Thoraval sounded similar notes in praising Fennell’s screenplay for “Promising Young Woman,” which stars Carey Mulligan as Cassie, a former medical school student who, outraged by the prevalence of sexual assault, has made identifying and entrapping its perpetrators her primary occupation.
“This is the kind of script that you start and you can’t stop,” Thoraval said. “I remember being so excited and talking to my agent and saying, ‘I need to do that movie.’ I felt how meaningful that movie could be because the message was important.”
Not every project embarked upon with enthusiasm ends that way, but Thoraval describes “Promising Young Woman” as a joy to cut from start to finish.
“The stars were aligned,” he said. “Everything was going in a good direction. Everybody in the crew was motivated to serve the vision of Emerald.”

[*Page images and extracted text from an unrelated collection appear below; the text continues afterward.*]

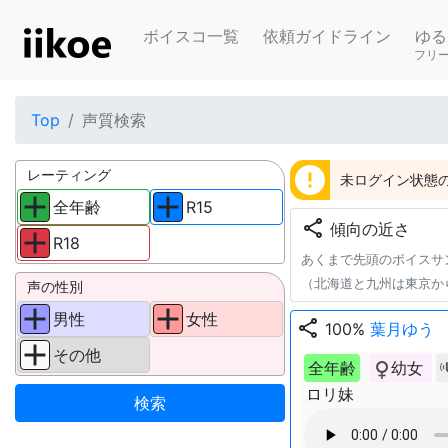
ボイスコ一覧
依頼ガイドライン
ゆる
フリ
Top
声質検索
error
レーティング
未ログイン状態の
全年齢
R15
share
傾向の近さ
R18
あくまで先頭のボイスサ
（北海道と九州は東京か
声の性別
男性
女性
share
100%
葉月ゆう
その他
全年齢
幼女
ロリ妹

Not that the process was always easy: A tight shooting schedule — 23 days followed just three weeks of prep — meant that the post team had to be creative in the cutting room. “Almost everything that was shot is in the movie,” Thoraval said. “We didn’t have a lot of scenes that you can cut and repurpose and play with.”
Yet Thoraval came to feel that, as long as the audience connected with Cassie, the film could accommodate all manner of twists, turns, and tonal shifts.
“I followed the path of Emerald and Carey,” he said. “The performance of Carey was a very good indication of where Cassie was at each moment. If you are with her, you can accept everything. . . . I like the image of the rollercoaster, with those quick changes of speed. You take a big turn, and it can be hard to take in, but when you are with her, you can accept all those things.”
Both Baumgarten and Thoraval plan to attend the Oscars, which, according to a recent article in The Hollywood Reporter, will feature live, in-person components at Union Station in Los Angeles.
“I will be attending with one guest, my wife, and we’re very excited,” Baumgarten said.
And Thoraval? He wouldn’t miss it for the world.
“I’m an editor, so I’m used to the dark cutting room,” Thoraval said. “It’s a big thing for me to go to such an important ceremony, but it’s such a joy.”